Graph-grounded agents are powerful, but they come with a set of hard, open problems that the field is actively working on. Being honest about these limitations is as important as understanding the successes.
Grounding reduces hallucination for facts in the graph, but the agent still hallucinates when reasoning over graph results. The KG returns correct triples; the LLM combines them incorrectly. This is especially common when the agent must aggregate multiple graph results — it may invent a logical connection that the data doesn't support.
Real KGs are always incomplete. Freebase covered roughly 3% of world knowledge before it was shut down. Wikidata has many missing relations. When the agent queries for a fact that should be in the graph but isn't, it either incorrectly says "I don't know" (missing a valid answer) or falls back to parametric memory and hallucinates.
Each tool call adds latency. A 5-hop reasoning chain with 2 tool calls per hop requires 10 round trips to the KG. For a graph with millions of nodes, each query takes 10-100ms. Total agent latency can hit 5-10 seconds — too slow for interactive applications.
Knowledge graphs use discrete symbolic relations (drug targets protein). LLMs operate in continuous embedding space. Bridging them requires translation: embedding entities in the LLM's token space, or converting graph results to natural language. Both introduce information loss — the structured precision of the graph is partially lost in translation.
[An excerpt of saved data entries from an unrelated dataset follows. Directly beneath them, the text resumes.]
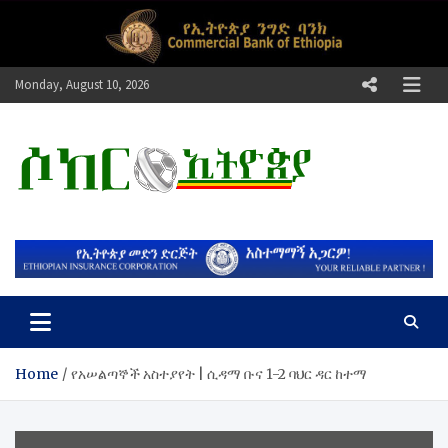
Skip
to
content
Monday, August 10, 2026
ሶከር ኢትዮጵያ
የኢትዮጵያ እግርኳስ ድምፅ !
Home
የአሠልጣኞች አስተያየት | ሲዳማ ቡና 1-2 ባህር ዳር ከተማ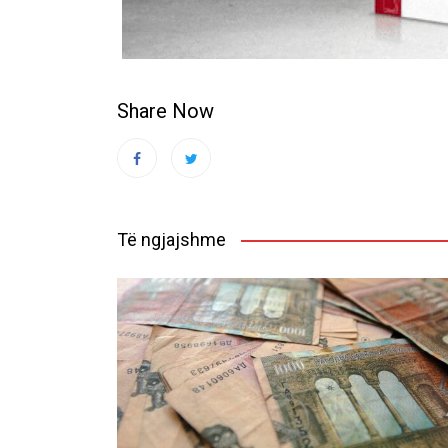
Share Now
Të ngjajshme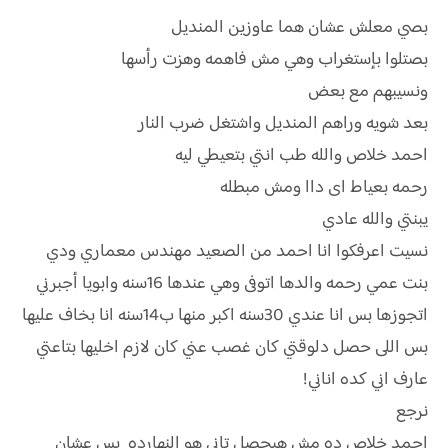
بصي معلش عشان هما عاوزين المنديل
بصتلوا بإستغراب وهي مش فاهمه وهزت رأسها
ونسيبهم مع بعض
بعد شويه وراهم المنديل واشتغل ضرب النار
احمد خلاص والله طب انتي بتعيطي ليه
رحمه بعياط اى داا ومش مبطله
يبنتي والله عادي
نسيت اعرفكوا انا احمد من الصعيد مهندس معماري ودي
بنت عمي رحمه والدها اتوفى وهي عندها 16سنه وابويا أجبرني
اتجوزها بس انا عندي 30سنه اكبر منها ب14سنه انا بخاف عليها
بس اللى حصل دلوقتي كان غصب عني كان لازم اخليها بتاعتي
عارف اني كده اناني!
نرجع
احمد خلاص ده مش هيحصل تاني هو النهارده بس عشان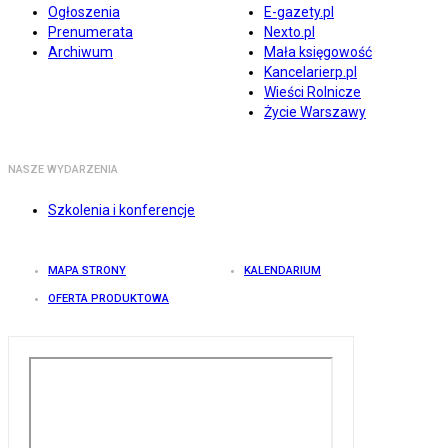
Ogłoszenia
E-gazety.pl
Prenumerata
Nexto.pl
Archiwum
Mała księgowość
Kancelarierp.pl
Wieści Rolnicze
Życie Warszawy
NASZE WYDARZENIA
Szkolenia i konferencje
MAPA STRONY
KALENDARIUM
OFERTA PRODUKTOWA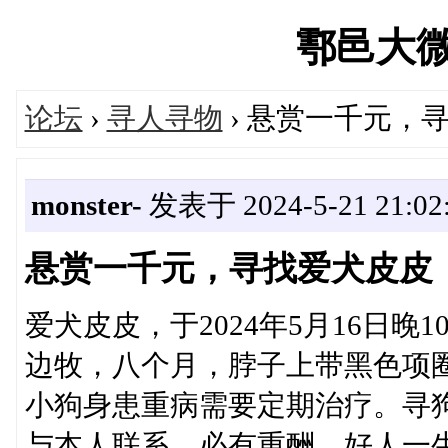
鄠邑大微帮'
论坛
›
寻人寻物
› 悬赏一千元，
monster-
发表于 2024-5-21 21:02
悬赏一千元，寻找爱犬皮皮
爱犬皮皮，于2024年5月16日
边牧，八个月，脖子上带黑色项
小狗身患重病需要定期治疗。寻
与本人联系，必有重酬。好人一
| Challenge | Current Best Mitigation | Open Problem |
|---|---|---|
| Inter-hop hallucination | Reflexion self-critique | Formal verification of multi-hop chains |
| KG incompleteness | KG completion models (TransE, RotatE) | Dynamic KG updating from text |
| Grounding latency | Subgraph pre-retrieval, caching | Fast approximate KG reasoning |
| Symbolic-neural mismatch | Entity linking + type constraints | Unified symbolic-neural architectures |
Graph-grounded agents sit at the intersection of several major research streams. Understanding how they connect to adjacent topics shows you both where the field came from and where it's going.
| Topic | Connection to Graph Agents | Learn more |
|---|---|---|
| Knowledge Graphs | The structured memory that agents query. KG embedding methods (TransE, RotatE) help with incomplete graphs. | Lec 10: KG |
| LLM + GNN | The integration architecture: LLM as reasoner, GNN as structure encoder for the KG subgraph returned by the agent. | Lec 16: LLM+GNN |
| Heterogeneous Graphs | Biomedical KGs have typed nodes (drug, protein, disease) and typed edges — exactly the heterogeneous graph setting. | Lec 9: Hetero |
| RL Algorithms | PPO and DPO for agent optimization. Graph traversal as MDP: state = current entity, action = which edge to follow. | RL Algorithms |
| Recommender Systems | Agents recommending items via KG traversal. User → interest graph → candidate items → LLM explanation. | Lec 11: RecSys |
"The structure of the graph is the structure of knowledge. An agent that can traverse it has access to what we know; one that can reason over it has access to what we can infer."